A ¥23.1bn share purchase from activist investor Oasis Management lifts RAKUS's stake in HR-software maker Plus Alpha Consulting to 22.21%, but a signed memorandum locks the buyer into a standstill, one board seat and a right of first refusal for the target.

Abstract diagram of an ownership stake shifting from one shareholder segment to a larger one, with a threshold line marking a percentage level.
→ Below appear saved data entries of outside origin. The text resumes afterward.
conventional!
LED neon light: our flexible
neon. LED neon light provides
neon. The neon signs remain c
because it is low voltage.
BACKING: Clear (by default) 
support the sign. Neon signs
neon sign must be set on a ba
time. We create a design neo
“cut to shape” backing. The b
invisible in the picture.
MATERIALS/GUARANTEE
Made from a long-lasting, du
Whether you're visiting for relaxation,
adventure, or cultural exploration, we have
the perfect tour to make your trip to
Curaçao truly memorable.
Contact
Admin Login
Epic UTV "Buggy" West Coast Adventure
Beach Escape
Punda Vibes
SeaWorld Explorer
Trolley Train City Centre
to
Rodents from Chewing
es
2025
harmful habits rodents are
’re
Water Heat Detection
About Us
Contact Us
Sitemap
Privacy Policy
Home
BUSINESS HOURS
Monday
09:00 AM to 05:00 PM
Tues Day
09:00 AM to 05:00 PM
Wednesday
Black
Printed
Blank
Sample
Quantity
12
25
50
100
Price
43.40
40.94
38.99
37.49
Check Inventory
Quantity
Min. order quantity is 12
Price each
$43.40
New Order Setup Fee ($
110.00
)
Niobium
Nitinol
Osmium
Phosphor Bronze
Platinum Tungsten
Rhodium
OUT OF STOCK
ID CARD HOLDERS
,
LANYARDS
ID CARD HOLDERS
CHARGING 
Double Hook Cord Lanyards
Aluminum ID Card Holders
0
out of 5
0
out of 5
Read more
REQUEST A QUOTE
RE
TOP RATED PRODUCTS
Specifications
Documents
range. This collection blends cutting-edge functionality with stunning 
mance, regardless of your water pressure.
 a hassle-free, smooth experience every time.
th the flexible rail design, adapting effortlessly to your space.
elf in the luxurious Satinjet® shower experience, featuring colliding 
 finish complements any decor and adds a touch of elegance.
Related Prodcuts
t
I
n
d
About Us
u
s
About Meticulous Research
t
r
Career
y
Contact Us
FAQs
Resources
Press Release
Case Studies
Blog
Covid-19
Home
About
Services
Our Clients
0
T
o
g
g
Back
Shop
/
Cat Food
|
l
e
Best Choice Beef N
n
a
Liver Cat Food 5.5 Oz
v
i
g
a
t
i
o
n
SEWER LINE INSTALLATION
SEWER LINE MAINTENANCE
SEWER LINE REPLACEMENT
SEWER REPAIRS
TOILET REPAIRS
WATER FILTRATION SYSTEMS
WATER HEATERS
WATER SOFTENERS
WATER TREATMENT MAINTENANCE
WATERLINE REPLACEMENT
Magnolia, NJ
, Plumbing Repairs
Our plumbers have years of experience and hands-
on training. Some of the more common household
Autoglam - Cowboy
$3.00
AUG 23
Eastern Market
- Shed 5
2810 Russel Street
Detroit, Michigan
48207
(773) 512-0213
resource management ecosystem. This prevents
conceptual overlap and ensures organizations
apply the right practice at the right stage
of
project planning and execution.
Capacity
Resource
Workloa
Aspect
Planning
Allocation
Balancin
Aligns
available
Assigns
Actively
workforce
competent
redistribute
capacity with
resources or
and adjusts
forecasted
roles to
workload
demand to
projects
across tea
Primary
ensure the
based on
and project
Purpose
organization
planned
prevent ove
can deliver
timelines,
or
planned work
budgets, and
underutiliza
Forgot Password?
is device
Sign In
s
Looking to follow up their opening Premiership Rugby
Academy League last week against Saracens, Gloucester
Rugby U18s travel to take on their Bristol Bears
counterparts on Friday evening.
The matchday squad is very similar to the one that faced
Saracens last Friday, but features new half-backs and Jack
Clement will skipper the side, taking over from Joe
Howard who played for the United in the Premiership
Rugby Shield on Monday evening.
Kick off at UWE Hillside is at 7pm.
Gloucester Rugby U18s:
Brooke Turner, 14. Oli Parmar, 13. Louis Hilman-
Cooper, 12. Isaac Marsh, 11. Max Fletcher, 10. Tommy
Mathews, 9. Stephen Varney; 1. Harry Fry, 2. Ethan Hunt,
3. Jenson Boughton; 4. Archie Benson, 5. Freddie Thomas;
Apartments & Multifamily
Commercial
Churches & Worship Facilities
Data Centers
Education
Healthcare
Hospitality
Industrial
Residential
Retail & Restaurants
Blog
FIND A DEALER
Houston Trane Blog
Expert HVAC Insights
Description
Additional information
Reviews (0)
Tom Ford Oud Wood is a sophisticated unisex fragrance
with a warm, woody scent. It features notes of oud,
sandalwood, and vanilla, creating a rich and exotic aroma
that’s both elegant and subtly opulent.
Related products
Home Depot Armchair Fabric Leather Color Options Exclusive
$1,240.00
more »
RAKUS Co., Ltd., the Tokyo-listed maker of cloud back-office software, is paying ¥23.1bn to buy out activist fund Oasis Management's entire stake in Plus Alpha Consulting, the company behind the talent-management platform Talent Palette. The purchase of 6,906,100 shares, a 16.30% voting stake, lifts RAKUS's total holding in Plus Alpha from 5.91% to 22.21%, enough to make the HR-software firm an equity-method affiliate once regulatory approvals clear.

That is a meaningful jump in influence, not a change of control. Plus Alpha's board and management stay in place, and the deal arrives wrapped in a memorandum of understanding that limits what RAKUS can do next.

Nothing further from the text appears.